February 23, 2006|By CHRIS DUFRESNE | CHRIS DUFRESNE,LOS ANGELES TIMES
SESTRIERE, Italy -- It took plenty of blood, Swedish sweat and years, but Anja Paerson finally got to stand on a podium without having to look up at Croatia's Janica Kostelic.
After settling for two bronze medals in these Olympics to go with the bronze and silver she won four years ago, Paerson, 24, claimed her first gold medal yesterday by winning a women's slalom conducted in pea-soup fog at Sestriere.
She did it with a winning time of 1 minute, 29.04 seconds and a second run of 46.66 seconds that knocked Kostelic from third to fourth, denying the Croatian her seventh medal.

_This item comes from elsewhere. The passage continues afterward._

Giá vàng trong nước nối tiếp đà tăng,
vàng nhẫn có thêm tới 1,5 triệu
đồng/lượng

"It was just one of those days when you have total harmony," Paerson said.
Austria earned its 10th and 11th alpine medals of the Turin Games with Nicole Hosp winning silver and Marlies Schild claiming the bronze.
It was another tough-luck, oh well, alert-the-team-physician day for the medal-starved Americans. Sarah Schleper posted the top finish, at 10th, banged-up Lindsey Kildow ended up 14th and Resi Stiegler finished tied for 17th.

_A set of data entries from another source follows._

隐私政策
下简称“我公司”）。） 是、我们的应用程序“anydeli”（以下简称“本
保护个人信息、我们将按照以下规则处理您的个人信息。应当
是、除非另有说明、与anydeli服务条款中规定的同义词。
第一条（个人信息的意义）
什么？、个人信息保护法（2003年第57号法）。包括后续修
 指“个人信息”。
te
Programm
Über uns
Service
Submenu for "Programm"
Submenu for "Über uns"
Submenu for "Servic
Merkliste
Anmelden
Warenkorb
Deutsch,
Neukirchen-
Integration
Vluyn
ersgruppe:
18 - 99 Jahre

Kristina Koznick, skiing with partially torn knee ligaments, gutted out one slalom but withdrew from a second run after finishing 3.34 seconds off the lead.

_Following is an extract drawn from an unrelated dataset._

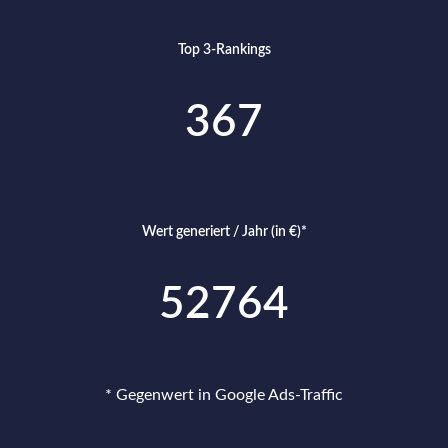
Top 3-Rankings
367
Wert generiert / Jahr (in €)*
52764
* Gegenwert in Google Ads-Traffic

She said she would have surgery Monday in Colorado.
"It took a lot of courage to go from being on crutches to being here," Koznick said. "I wanted a fairy tale and I guess it didn't happen, but I'm happy I tried."
Paerson and Kostelic have won four of the past five World Cup overall titles but Kostelic, before yesterday, had always upstaged Paerson in the Olympics.
"She motivates me," Paerson said. "I think I motivate her, too."
Kostelic won three gold medals in Salt Lake City and added a fourth last week in the combined. She also has two silvers to give her six medals, making her the all-time Olympic leader among female alpine skiers.
Chris Dufresne writes for the Los Angeles Times.